Z-FLoc: Zero-Shot Floorplan Localization via Geometric Primitives

2026-06-03Computer Vision and Pattern Recognition

Computer Vision and Pattern RecognitionRobotics
AI summary

The authors study how to figure out where a camera is inside a building using simple floorplans. Instead of relying on lots of training data, they use basic shapes like lines and circles found in buildings to match camera views to the floorplans. Their method works without extra training and does better than other methods on new buildings. This approach uses a 3D view from the camera to compare with the floorplan's shapes.

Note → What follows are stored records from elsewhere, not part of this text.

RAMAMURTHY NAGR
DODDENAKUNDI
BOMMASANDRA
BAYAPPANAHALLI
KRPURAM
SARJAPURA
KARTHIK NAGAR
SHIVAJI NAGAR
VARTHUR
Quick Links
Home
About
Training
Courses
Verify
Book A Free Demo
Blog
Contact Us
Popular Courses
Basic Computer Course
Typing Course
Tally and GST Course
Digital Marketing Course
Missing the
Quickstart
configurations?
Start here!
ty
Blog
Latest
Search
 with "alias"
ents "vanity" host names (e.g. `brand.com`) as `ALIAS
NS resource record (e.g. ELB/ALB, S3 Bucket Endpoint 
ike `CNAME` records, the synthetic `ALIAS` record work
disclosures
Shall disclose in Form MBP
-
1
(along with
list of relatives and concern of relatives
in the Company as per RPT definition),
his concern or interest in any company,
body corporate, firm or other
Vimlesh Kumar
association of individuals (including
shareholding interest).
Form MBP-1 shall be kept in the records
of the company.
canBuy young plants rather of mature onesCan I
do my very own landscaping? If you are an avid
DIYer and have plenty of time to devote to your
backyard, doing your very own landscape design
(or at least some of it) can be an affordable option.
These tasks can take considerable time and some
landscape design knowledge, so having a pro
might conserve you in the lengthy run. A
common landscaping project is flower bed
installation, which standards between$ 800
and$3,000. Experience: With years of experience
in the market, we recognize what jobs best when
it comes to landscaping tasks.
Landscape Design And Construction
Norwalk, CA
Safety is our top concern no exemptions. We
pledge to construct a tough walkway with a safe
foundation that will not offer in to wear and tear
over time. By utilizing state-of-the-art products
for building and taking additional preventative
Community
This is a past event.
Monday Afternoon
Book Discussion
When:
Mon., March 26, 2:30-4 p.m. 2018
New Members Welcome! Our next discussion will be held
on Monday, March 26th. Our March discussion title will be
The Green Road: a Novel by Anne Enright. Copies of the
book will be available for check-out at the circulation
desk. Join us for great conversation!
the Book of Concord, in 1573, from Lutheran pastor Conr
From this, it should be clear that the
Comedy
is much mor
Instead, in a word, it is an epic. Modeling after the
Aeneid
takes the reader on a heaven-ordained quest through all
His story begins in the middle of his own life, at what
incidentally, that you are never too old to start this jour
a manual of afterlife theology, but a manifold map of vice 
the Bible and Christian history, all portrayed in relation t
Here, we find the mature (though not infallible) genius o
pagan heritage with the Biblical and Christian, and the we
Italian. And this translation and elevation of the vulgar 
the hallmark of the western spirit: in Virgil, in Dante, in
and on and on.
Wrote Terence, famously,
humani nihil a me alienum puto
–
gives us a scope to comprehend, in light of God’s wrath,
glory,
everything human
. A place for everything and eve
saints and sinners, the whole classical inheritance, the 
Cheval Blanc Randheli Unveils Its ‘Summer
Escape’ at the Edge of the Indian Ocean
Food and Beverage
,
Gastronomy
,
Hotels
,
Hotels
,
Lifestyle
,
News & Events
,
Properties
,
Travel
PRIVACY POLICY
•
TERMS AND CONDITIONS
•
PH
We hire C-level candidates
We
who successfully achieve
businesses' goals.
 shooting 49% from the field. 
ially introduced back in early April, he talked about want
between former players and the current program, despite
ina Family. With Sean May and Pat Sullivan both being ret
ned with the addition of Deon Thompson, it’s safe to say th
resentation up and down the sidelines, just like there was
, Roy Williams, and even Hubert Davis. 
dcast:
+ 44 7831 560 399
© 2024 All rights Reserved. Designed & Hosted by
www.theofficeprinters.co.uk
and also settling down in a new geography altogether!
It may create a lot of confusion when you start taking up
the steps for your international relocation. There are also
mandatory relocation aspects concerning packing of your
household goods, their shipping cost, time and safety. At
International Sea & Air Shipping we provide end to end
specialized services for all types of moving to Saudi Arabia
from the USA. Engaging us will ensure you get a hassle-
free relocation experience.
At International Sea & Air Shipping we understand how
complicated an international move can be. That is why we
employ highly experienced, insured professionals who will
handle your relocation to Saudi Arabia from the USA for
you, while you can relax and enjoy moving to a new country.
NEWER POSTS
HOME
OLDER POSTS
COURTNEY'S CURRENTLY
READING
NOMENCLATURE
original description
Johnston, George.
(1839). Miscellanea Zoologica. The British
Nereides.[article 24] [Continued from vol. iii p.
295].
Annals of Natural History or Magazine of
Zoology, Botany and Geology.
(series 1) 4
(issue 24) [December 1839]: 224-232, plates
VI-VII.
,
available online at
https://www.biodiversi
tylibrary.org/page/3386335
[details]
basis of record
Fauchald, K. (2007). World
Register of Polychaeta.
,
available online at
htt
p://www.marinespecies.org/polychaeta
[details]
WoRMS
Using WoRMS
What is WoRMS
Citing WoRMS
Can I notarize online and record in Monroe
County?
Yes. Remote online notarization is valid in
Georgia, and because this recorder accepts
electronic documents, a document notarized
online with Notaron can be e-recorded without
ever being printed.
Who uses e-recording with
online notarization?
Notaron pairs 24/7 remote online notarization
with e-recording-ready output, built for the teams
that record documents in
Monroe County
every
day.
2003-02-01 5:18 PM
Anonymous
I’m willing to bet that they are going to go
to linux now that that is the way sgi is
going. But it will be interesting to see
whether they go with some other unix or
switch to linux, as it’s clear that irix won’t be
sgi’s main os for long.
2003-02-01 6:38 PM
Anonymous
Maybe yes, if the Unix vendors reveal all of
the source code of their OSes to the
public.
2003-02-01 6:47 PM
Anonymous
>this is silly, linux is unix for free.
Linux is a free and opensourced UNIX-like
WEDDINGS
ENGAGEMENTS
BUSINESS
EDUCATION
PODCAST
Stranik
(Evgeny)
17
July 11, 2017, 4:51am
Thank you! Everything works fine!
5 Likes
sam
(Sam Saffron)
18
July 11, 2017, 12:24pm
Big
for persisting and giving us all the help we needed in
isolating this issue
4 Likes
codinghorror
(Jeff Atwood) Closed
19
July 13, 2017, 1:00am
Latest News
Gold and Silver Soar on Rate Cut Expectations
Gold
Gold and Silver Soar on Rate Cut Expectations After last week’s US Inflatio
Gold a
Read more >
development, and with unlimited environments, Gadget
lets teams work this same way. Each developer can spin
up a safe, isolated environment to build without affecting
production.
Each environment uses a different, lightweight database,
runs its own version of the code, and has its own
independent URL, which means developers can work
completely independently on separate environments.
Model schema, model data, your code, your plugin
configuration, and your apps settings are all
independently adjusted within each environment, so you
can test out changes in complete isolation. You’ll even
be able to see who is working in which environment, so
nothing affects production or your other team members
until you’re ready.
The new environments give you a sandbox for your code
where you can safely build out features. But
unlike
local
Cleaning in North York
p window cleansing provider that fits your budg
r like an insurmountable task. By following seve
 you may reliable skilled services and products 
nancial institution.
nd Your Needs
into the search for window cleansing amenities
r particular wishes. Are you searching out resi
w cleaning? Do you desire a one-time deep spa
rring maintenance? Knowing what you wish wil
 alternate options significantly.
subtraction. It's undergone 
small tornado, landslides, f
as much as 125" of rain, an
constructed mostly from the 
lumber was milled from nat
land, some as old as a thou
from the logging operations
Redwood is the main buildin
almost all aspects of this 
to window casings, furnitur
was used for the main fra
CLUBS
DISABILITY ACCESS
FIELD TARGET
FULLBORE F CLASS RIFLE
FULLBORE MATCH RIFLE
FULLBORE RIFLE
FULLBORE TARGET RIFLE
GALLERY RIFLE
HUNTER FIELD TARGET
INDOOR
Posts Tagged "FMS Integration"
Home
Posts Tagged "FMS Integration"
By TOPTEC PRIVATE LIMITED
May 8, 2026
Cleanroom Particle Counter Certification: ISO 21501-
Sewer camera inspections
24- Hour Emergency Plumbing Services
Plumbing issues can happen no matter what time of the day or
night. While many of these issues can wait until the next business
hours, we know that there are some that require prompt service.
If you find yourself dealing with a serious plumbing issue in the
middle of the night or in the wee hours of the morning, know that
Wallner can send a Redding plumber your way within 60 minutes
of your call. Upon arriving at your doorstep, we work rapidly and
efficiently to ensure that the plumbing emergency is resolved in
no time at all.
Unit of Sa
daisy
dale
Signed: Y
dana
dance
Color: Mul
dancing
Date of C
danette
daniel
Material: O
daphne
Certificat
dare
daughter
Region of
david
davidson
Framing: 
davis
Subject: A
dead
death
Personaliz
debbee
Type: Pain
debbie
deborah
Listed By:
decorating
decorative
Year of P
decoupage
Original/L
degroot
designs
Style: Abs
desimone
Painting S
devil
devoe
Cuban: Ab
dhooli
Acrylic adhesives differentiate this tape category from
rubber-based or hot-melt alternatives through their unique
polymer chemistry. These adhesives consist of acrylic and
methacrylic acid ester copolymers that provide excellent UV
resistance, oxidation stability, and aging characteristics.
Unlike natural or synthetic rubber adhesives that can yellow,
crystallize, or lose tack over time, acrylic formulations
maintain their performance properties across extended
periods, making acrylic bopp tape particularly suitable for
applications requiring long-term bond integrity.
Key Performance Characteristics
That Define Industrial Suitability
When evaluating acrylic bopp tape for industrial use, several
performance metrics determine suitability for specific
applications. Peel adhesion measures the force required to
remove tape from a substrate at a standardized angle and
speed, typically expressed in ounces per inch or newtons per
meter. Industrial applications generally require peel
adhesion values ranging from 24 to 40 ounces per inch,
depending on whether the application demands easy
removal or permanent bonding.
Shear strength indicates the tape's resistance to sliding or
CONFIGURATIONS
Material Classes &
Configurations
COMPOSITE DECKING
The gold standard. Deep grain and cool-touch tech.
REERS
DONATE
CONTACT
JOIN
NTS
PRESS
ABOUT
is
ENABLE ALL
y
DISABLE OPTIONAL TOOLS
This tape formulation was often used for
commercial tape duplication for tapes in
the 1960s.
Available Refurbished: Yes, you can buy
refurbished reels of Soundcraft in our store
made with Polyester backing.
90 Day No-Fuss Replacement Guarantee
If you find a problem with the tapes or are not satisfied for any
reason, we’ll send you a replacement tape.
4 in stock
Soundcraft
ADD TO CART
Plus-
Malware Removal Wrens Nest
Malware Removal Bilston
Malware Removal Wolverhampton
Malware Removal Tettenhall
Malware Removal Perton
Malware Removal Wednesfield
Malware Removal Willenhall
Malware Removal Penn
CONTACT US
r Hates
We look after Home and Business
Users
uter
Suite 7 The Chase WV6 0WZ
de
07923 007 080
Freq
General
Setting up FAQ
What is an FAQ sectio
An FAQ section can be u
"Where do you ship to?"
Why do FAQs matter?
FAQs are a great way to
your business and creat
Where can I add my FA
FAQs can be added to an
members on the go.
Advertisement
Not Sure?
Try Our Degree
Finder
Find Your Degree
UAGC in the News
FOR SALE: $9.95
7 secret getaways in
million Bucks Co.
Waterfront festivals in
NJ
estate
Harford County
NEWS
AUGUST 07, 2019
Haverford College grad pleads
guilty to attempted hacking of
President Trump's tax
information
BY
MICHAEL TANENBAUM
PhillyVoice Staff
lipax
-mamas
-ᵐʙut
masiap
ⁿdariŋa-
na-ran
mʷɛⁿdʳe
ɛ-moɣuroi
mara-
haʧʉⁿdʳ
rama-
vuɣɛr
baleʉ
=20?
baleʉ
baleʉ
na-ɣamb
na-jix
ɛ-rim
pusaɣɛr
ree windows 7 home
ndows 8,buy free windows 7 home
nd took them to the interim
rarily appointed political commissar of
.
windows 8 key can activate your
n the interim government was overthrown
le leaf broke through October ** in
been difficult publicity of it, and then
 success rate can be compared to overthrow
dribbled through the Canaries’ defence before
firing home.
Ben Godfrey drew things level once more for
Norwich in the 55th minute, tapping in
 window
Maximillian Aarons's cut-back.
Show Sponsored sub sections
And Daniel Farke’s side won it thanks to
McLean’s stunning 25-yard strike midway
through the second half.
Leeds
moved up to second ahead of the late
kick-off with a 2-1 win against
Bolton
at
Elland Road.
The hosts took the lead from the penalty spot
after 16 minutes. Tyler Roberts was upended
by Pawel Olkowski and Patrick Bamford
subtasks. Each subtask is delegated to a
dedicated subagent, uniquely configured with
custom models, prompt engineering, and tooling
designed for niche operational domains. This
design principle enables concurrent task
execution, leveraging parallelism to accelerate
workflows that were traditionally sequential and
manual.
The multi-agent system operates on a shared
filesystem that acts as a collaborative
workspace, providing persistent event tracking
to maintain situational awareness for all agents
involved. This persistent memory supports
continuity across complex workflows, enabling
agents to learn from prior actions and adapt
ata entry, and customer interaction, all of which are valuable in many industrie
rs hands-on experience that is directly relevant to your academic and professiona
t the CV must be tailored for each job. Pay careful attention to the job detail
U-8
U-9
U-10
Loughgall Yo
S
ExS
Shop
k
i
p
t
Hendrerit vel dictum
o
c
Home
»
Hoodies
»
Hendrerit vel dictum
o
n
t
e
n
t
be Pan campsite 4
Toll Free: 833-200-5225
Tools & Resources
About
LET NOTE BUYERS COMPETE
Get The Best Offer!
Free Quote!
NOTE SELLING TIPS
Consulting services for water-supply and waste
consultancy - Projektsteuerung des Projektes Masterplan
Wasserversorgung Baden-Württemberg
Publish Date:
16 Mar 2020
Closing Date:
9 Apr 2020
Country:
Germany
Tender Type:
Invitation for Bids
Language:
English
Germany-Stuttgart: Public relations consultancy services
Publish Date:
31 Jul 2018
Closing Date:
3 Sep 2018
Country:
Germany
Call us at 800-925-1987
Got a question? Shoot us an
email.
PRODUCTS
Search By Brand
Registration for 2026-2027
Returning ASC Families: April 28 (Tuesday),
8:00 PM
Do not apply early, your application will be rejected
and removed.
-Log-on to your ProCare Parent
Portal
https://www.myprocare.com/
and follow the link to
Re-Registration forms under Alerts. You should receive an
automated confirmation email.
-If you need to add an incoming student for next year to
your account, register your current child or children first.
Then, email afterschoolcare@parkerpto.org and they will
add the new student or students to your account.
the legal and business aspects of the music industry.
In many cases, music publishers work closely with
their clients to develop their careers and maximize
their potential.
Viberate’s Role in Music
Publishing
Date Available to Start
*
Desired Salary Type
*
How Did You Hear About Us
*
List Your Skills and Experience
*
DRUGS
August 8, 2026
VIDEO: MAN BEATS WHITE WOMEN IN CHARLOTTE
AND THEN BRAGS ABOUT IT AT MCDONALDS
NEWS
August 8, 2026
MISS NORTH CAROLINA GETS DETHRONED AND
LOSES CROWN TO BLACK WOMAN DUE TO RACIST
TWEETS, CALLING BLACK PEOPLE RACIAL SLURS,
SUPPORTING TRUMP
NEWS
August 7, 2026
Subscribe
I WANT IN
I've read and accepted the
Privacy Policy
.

Visual LocalizationCamera Pose EstimationFloorplanDomain GapGeometric PrimitivesBird's-Eye-View ProjectionMonocular 3D ReconstructionMinimal SolversRobust EstimationZero-shot Learning
Authors
Ayumi Umemura, Toshinori Kuwahara, Marc Pollefeys, Daniel Barath
Abstract
Visual localization -- estimating a camera pose within a pre-existing map -- is a fundamental problem in computer vision. Floorplans are an attractive map representation: they are readily available for most buildings, compact, and inherently invariant to visual appearance changes. However, bridging the severe domain gap between camera observations and floorplan geometry remains challenging. Existing methods address this gap through data-driven learning, yet they require large-scale training data and environment-specific retraining, limiting their practical deployment. We propose a zero-shot floorplan localization method that generalizes to novel environments without any retraining. Our key insight is that dominant geometric primitives -- lines and circles -- are ubiquitous in human-made environments and provide appearance-invariant structural constraints. We extract these primitives from a bird's-eye-view (BEV) projection of monocular 3D reconstructions and match them to the floorplan via dedicated minimal solvers within a robust estimation framework. Experiments on both simulated and real-world datasets show that our approach outperforms state-of-the-art learning-based methods on unseen environments, while using a single fixed set of hyperparameters across all experiments. The source code will be made publicly available.